Abolir la licence en formation professionnelle – Une décision qui accentuera la pénurie

22 avril 2022

La plupart des secteurs et des régions du Québec sont aux prises avec d’importantes pénuries de main-d’œuvre. Alors que les employeurs cherchent désespérément des travailleurs qualifiés, le ministère de l’Éducation vient de mettre à mal l’un des principaux outils pour combattre la rareté de ressources humaines, soit le réseau de la formation professionnelle (FP). Elle repose principalement sur l’expérience des enseignantes et enseignants qui contribue à l’apprentissage et la réussite des élèves. Elle est un formidable secteur de qualification, mais le gouvernement vient de lui ajouter une épine au pied avec les modifications qu’il a apportées au Règlement sur les autorisations d’enseigner (RAE).

À force de représentations auprès du gouvernement, on a réussi à faire corriger plusieurs des problèmes et des incohérences du RAE. Il reste cependant un enjeu majeur : l’abolition de la licence d’enseignement.   

Il est important de bien comprendre la réalité d’un enseignant de la FP. Pour obtenir une autorisation d’enseigner en FP, il faut détenir une formation disciplinaire pertinente et une expérience conséquente du métier. Il faut aussi progresser dans la réussite de crédits du bac en enseignement professionnel. Il est aussi bon de rappeler que la profession la plus proche de l’enseignement professionnel, soit l’enseignement technique au cégep, n’exige aucune formation pédagogique.

L’abolition de la licence d’enseignement force maintenant des professeurs ayant 10, 15 ou même 20 ans d’expérience en enseignement à retourner à sur les bancs d’école. Plusieurs y voient, avec raison, une rupture de contrat de la part du gouvernement. Le nouveau règlement exige que ces enseignants d’expérience complètent 30 crédits de formation pédagogique générale, alors que leurs 90 crédits ont déjà été acquis. Ajoutons à cela que les règlements des universités prévoient un maximum de 10 ans pour terminer un programme d’études et qu’avec les changements apportés aux différents programmes au fil du temps, des crédits déjà obtenus ne sont plus reconnus et doivent être acquis de nouveau!

On s’explique mal l’entêtement du gouvernement. Comme c’est trop souvent le cas, il est possible que le ministère de l’Éducation ait tenté de calquer la situation du secteur des jeunes à celui de la FP.

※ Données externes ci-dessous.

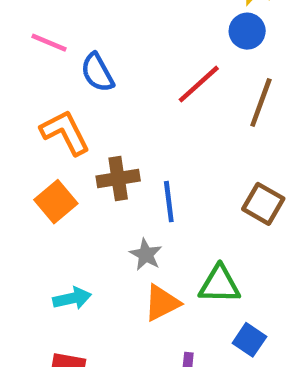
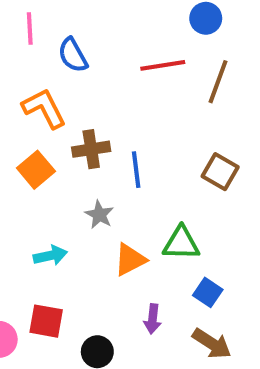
pink line: (49, 43) -> (30, 29), turned 64
red line: (199, 84) -> (163, 65), turned 33
gray star: (146, 255) -> (99, 215), moved

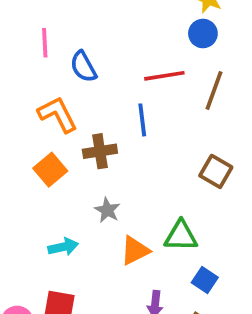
blue line: (136, 170) -> (142, 120), moved

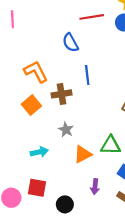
pink line: (45, 43) -> (12, 19), moved
blue semicircle: (83, 67) -> (70, 43), moved
red line: (164, 76) -> (92, 17), moved

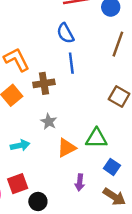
blue semicircle: (70, 43) -> (65, 33), moved
red square: (37, 188) -> (18, 184), turned -30
black circle: (65, 204) -> (38, 201), moved

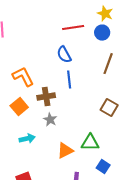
gray star: (49, 122) -> (50, 120), moved
cyan arrow: (20, 145) -> (27, 139), moved

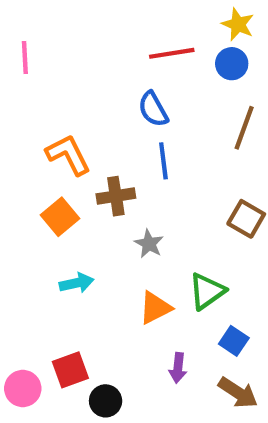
gray star: (50, 120) -> (149, 244), moved
green triangle: (90, 143) -> (207, 291), turned -36

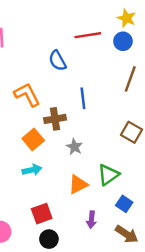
blue semicircle: (153, 109) -> (57, 61), moved
orange square: (60, 217) -> (33, 140), moved
red square: (70, 370) -> (42, 214), moved

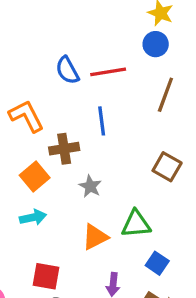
red line: (88, 35) -> (108, 72), moved
green triangle: (108, 175) -> (136, 224), turned 30
red square: (42, 214) -> (46, 276), turned 30

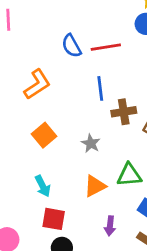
orange L-shape: (26, 116) -> (37, 84), turned 84
brown cross: (64, 149) -> (124, 112), moved
cyan arrow: (33, 217) -> (43, 186), moved, turned 75

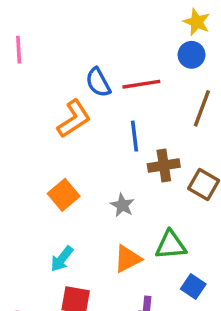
orange L-shape: (37, 84) -> (74, 119), moved
cyan arrow: (43, 186) -> (62, 259), turned 65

Le ministre doit revenir sur cette décision mal avisée et rétablir la licence d’enseignement avec les mêmes conditions de renouvèlement qui prévalaient avant la modification du RAE. Nos collègues du réseau anglophone ont une expression qui convient parfaitement à cette situation : « If it ain’t broke, don’t fix it ». Autrement dit, s’il n’y avait rien de cassé, il n’y a rien à réparer.